- Transcribed page contents:
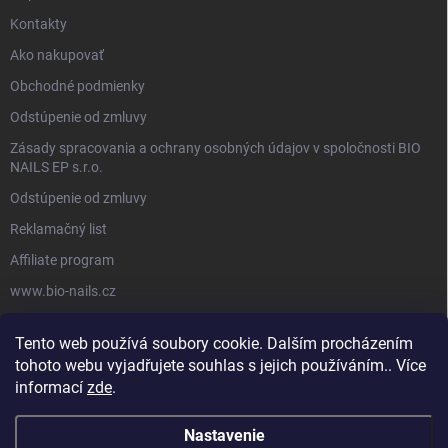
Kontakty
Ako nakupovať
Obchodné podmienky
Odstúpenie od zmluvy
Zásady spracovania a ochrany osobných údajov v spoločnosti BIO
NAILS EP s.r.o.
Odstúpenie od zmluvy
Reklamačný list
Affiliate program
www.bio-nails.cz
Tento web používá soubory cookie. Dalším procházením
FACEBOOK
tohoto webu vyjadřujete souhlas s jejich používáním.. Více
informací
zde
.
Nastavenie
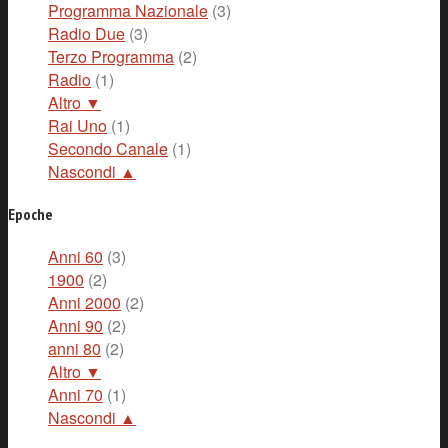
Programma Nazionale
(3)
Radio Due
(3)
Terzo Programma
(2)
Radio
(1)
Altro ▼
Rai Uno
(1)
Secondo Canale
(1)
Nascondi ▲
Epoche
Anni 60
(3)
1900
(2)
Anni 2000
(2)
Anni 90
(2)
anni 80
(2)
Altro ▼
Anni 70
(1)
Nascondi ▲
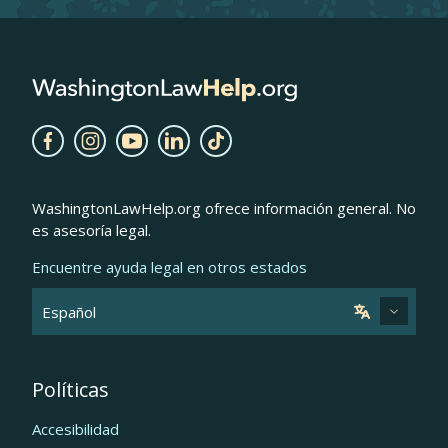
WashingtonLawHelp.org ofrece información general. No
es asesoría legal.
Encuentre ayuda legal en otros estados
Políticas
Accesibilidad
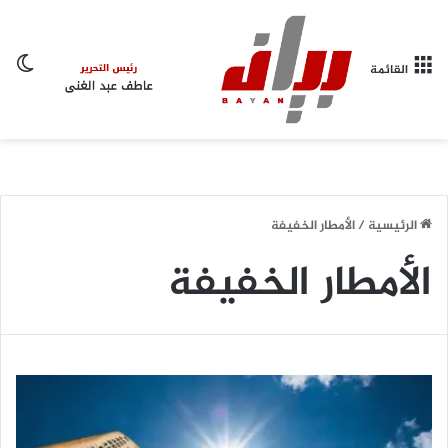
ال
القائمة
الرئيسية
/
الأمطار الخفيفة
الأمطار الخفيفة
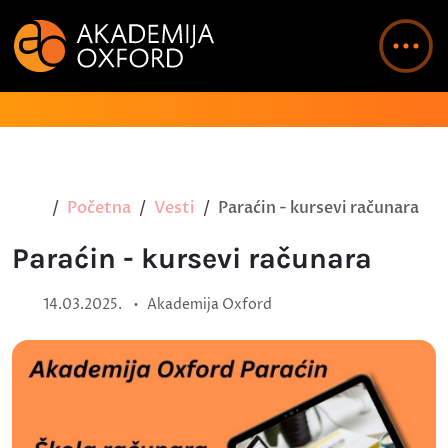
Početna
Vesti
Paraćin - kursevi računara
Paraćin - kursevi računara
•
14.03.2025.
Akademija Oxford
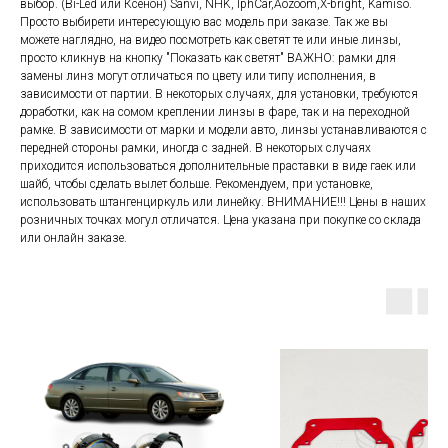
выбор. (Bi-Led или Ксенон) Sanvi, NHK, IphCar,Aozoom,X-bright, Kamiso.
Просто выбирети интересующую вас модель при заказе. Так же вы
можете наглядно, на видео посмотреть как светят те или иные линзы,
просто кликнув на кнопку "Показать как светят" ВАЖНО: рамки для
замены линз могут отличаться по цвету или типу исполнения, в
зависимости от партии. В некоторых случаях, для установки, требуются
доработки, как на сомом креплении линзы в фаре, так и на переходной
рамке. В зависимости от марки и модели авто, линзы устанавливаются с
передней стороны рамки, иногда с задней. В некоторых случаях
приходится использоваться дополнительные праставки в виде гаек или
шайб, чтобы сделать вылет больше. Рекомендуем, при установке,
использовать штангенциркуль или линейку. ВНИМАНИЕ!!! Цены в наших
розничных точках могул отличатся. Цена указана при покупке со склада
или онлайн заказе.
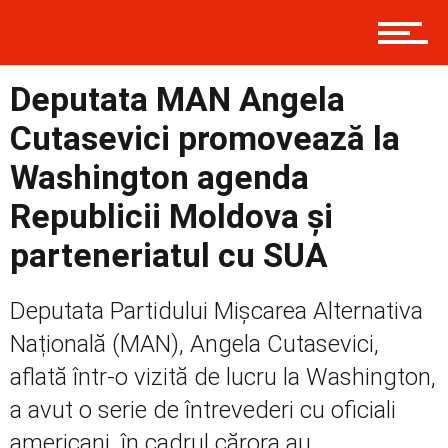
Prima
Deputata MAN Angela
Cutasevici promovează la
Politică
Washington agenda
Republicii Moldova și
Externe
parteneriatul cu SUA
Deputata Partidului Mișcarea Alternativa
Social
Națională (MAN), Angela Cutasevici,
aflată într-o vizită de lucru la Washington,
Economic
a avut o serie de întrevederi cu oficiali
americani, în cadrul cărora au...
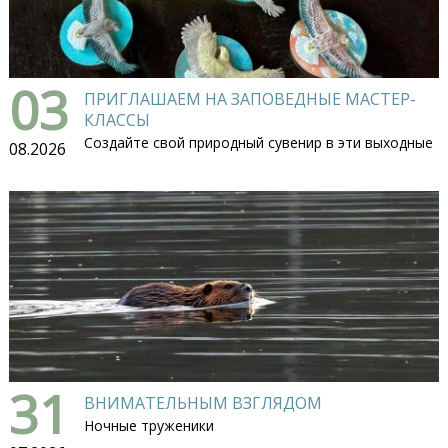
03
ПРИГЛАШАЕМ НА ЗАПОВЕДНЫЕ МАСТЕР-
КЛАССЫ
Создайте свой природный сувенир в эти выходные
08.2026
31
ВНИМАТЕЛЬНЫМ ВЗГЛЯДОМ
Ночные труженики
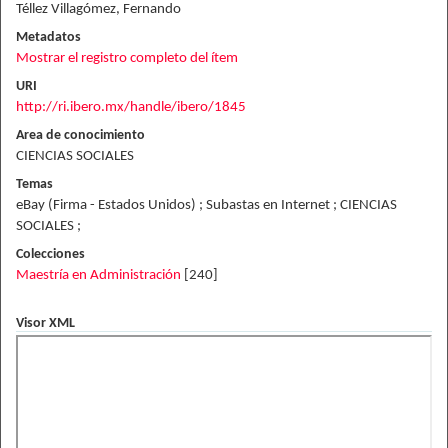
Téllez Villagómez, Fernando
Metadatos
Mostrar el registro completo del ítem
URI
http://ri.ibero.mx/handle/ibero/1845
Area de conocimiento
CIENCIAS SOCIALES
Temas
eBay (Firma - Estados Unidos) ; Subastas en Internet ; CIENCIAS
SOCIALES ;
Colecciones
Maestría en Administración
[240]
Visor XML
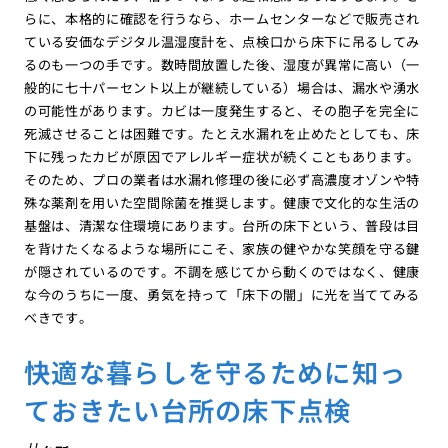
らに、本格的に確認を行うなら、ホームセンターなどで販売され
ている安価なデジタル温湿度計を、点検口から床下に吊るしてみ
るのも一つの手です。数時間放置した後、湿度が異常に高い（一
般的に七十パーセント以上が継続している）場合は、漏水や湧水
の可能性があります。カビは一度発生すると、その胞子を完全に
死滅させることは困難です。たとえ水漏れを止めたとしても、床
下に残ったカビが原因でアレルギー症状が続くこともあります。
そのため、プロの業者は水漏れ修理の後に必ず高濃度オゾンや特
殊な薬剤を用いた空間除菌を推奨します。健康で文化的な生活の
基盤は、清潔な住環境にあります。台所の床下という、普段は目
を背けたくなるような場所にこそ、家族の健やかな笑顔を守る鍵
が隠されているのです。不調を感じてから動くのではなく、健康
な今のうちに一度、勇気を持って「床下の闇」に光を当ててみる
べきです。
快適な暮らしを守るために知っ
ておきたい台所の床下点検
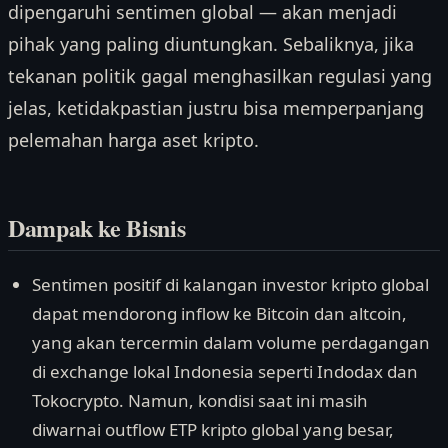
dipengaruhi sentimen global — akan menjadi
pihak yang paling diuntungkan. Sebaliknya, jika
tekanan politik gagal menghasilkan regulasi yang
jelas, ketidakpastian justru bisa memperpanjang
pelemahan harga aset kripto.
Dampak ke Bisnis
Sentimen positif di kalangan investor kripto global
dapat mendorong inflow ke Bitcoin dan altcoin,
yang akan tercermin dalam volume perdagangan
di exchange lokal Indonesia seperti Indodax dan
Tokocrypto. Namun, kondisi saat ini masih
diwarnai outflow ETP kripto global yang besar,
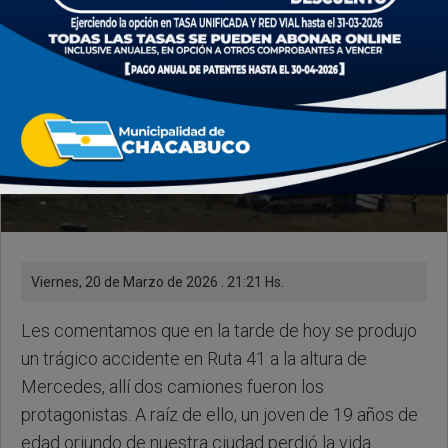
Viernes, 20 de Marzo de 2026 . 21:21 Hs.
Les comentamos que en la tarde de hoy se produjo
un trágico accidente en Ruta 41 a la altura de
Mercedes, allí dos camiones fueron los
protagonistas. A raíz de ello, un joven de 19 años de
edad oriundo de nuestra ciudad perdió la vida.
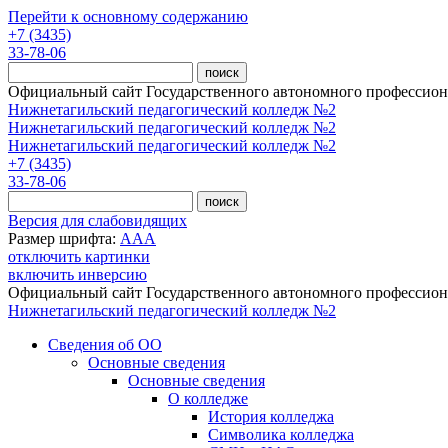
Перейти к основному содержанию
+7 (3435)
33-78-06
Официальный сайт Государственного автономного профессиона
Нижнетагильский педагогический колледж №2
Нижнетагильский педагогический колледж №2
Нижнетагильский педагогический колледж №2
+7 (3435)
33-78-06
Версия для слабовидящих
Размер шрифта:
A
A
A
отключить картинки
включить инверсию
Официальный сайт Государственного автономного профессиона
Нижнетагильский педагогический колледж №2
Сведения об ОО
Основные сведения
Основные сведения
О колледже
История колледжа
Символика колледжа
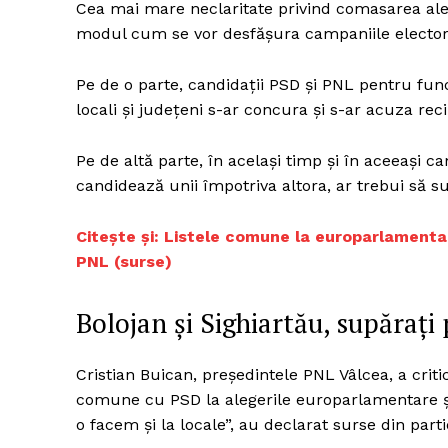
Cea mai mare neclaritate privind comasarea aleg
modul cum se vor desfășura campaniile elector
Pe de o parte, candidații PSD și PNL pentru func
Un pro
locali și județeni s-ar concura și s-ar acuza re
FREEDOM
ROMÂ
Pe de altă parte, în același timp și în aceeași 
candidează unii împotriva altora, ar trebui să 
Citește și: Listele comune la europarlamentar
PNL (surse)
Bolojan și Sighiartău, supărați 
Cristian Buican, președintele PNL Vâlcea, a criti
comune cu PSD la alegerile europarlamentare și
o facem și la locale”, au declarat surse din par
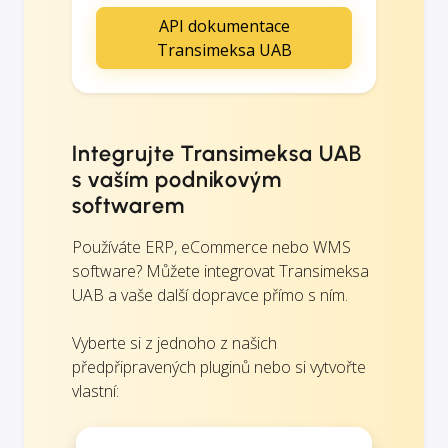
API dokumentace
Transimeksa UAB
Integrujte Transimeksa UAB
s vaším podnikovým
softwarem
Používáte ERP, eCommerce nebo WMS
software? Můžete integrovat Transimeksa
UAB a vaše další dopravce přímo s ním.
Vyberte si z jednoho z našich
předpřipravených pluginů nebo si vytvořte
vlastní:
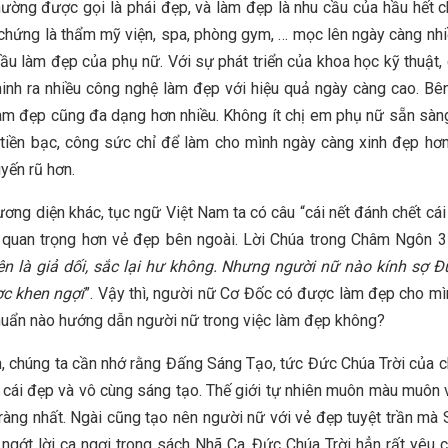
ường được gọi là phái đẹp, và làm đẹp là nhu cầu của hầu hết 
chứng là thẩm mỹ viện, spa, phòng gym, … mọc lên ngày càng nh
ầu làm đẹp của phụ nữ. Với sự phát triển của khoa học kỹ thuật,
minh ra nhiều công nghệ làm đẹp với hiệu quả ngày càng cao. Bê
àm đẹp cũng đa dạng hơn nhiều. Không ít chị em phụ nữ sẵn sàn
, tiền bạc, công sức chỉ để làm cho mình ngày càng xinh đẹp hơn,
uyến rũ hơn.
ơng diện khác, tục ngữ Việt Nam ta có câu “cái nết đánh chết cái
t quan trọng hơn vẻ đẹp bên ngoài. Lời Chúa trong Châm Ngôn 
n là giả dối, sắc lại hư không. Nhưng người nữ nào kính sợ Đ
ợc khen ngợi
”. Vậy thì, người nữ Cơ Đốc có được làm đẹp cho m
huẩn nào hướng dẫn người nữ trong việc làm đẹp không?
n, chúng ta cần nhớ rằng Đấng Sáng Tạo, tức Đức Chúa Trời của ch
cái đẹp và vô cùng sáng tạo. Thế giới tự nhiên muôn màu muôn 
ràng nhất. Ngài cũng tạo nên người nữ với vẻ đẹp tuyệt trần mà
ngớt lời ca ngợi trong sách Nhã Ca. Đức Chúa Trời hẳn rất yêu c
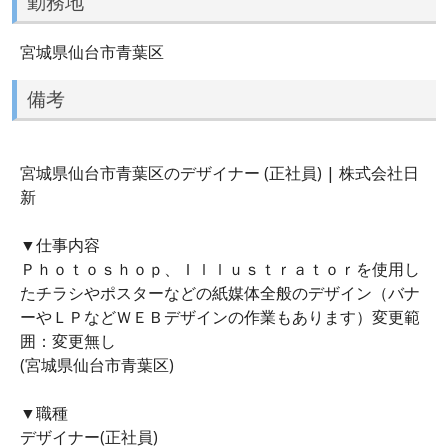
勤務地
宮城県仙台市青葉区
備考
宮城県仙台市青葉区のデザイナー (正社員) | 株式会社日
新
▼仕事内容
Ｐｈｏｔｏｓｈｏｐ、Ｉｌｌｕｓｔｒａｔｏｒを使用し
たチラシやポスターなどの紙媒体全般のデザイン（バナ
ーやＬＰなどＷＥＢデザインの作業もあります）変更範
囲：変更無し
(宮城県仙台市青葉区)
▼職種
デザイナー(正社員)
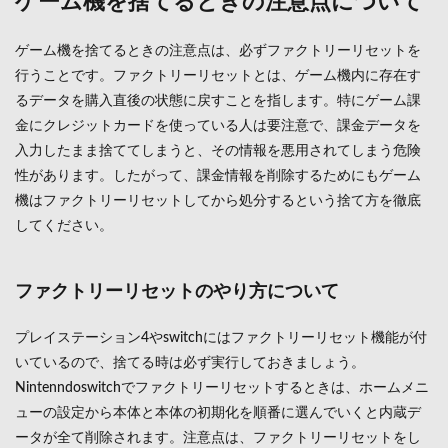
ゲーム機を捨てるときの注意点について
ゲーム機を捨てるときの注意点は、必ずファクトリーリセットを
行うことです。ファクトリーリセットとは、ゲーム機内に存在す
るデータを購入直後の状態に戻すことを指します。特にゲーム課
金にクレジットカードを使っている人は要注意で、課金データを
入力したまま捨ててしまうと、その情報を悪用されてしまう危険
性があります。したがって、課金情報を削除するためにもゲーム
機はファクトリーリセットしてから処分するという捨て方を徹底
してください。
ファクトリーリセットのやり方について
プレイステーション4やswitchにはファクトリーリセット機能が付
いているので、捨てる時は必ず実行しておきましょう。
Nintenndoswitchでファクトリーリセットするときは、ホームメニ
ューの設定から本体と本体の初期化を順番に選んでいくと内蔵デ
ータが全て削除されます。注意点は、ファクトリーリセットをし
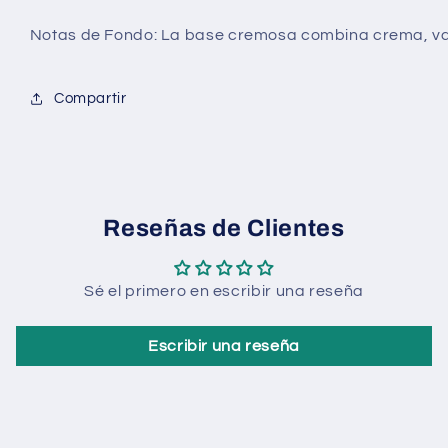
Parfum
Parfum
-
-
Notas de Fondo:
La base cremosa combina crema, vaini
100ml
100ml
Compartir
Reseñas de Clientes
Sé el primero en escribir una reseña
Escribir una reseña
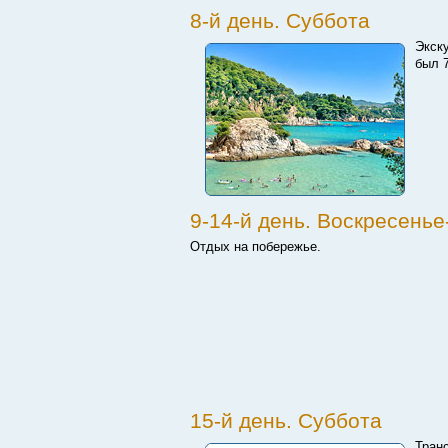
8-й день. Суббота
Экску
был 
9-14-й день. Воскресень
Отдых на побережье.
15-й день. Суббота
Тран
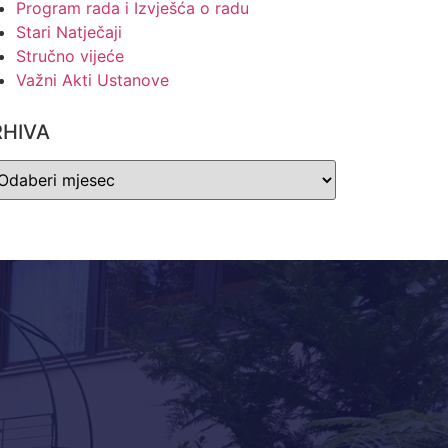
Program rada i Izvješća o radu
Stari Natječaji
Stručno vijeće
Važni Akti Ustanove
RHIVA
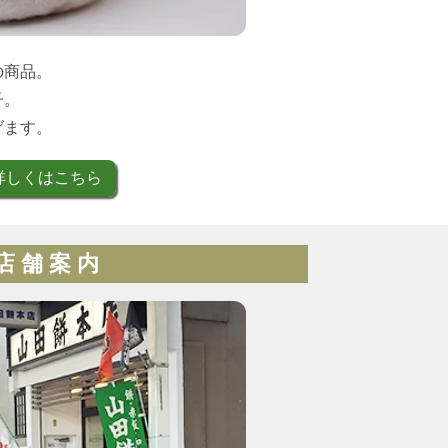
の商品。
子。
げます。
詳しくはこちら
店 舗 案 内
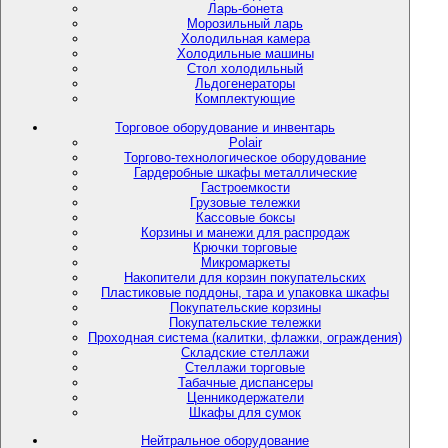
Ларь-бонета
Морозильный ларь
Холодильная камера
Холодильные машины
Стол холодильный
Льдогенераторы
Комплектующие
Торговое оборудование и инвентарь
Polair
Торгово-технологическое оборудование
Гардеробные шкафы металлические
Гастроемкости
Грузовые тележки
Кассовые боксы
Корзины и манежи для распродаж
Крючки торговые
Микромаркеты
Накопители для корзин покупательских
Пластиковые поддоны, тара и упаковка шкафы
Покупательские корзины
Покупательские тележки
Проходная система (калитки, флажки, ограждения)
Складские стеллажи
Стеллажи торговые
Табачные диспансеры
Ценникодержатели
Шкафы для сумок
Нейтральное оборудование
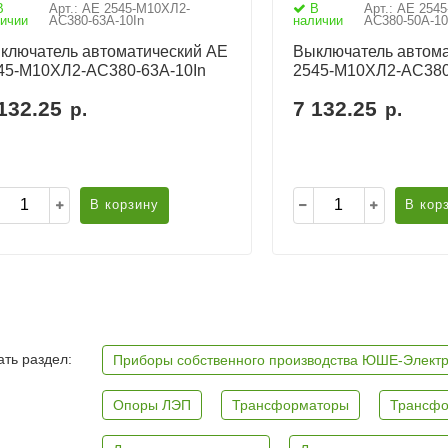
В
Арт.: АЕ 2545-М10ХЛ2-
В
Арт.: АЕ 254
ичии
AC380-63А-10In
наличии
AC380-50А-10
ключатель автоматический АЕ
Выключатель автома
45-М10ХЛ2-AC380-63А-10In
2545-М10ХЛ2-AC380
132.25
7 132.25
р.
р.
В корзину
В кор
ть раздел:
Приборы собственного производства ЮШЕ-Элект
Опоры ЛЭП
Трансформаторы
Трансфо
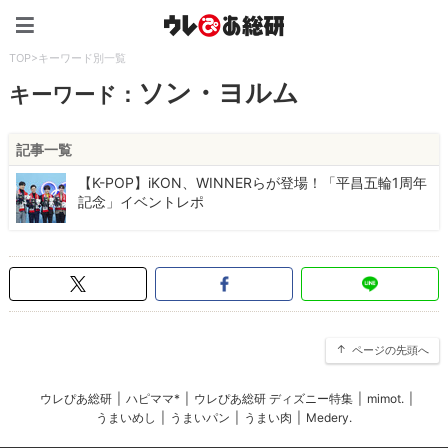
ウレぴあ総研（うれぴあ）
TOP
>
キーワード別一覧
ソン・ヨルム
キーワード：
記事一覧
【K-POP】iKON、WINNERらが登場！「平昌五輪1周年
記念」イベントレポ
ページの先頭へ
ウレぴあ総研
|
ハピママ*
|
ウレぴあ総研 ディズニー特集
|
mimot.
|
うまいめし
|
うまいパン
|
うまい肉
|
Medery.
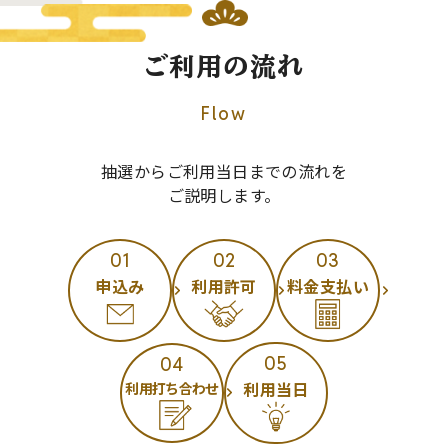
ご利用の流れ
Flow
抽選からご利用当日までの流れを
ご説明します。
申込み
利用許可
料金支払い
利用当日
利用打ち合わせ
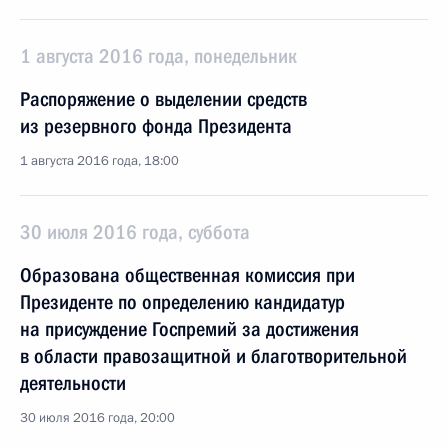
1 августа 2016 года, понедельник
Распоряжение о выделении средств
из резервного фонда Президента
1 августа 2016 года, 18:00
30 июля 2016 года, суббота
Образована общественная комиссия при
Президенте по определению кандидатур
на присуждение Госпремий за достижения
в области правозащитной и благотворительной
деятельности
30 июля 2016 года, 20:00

- Exercise instructions: Your reply should consist solely of the lines above from the line containing "Tento web používá" up to and including the line containing "a avut o serie de întrevederi cu oficiali", reproduced exactly, minus the pictures.

- Solution to the problem:
Tento web používá soubory cookie. Dalším procházením
FACEBOOK
tohoto webu vyjadřujete souhlas s jejich používáním.. Více
informací
zde
.
Nastavenie
Programma Nazionale
(3)
Radio Due
(3)
Terzo Programma
(2)
Radio
(1)
Altro ▼
Rai Uno
(1)
Secondo Canale
(1)
Nascondi ▲
Epoche
Anni 60
(3)
1900
(2)
Anni 2000
(2)
Anni 90
(2)
anni 80
(2)
Altro ▼
Anni 70
(1)
Nascondi ▲
WashingtonLawHelp.org ofrece información general. No
es asesoría legal.
Encuentre ayuda legal en otros estados
Políticas
Accesibilidad
ال
القائمة
الرئيسية
/
الأمطار الخفيفة
الأمطار الخفيفة
Početna
Vesti
Paraćin - kursevi računara
Paraćin - kursevi računara
•
14.03.2025.
Akademija Oxford
выбор. (Bi-Led или Ксенон) Sanvi, NHK, IphCar,Aozoom,X-bright, Kamiso.
Просто выбирети интересующую вас модель при заказе. Так же вы
можете наглядно, на видео посмотреть как светят те или иные линзы,
просто кликнув на кнопку "Показать как светят" ВАЖНО: рамки для
замены линз могут отличаться по цвету или типу исполнения, в
зависимости от партии. В некоторых случаях, для установки, требуются
доработки, как на сомом креплении линзы в фаре, так и на переходной
рамке. В зависимости от марки и модели авто, линзы устанавливаются с
передней стороны рамки, иногда с задней. В некоторых случаях
приходится использоваться дополнительные праставки в виде гаек или
шайб, чтобы сделать вылет больше. Рекомендуем, при установке,
использовать штангенциркуль или линейку. ВНИМАНИЕ!!! Цены в наших
розничных точках могул отличатся. Цена указана при покупке со склада
или онлайн заказе.
Prima
Deputata MAN Angela
Cutasevici promovează la
Politică
Washington agenda
Republicii Moldova și
Externe
parteneriatul cu SUA
Deputata Partidului Mișcarea Alternativa
Social
Națională (MAN), Angela Cutasevici,
aflată într-o vizită de lucru la Washington,
Economic
a avut o serie de întrevederi cu oficiali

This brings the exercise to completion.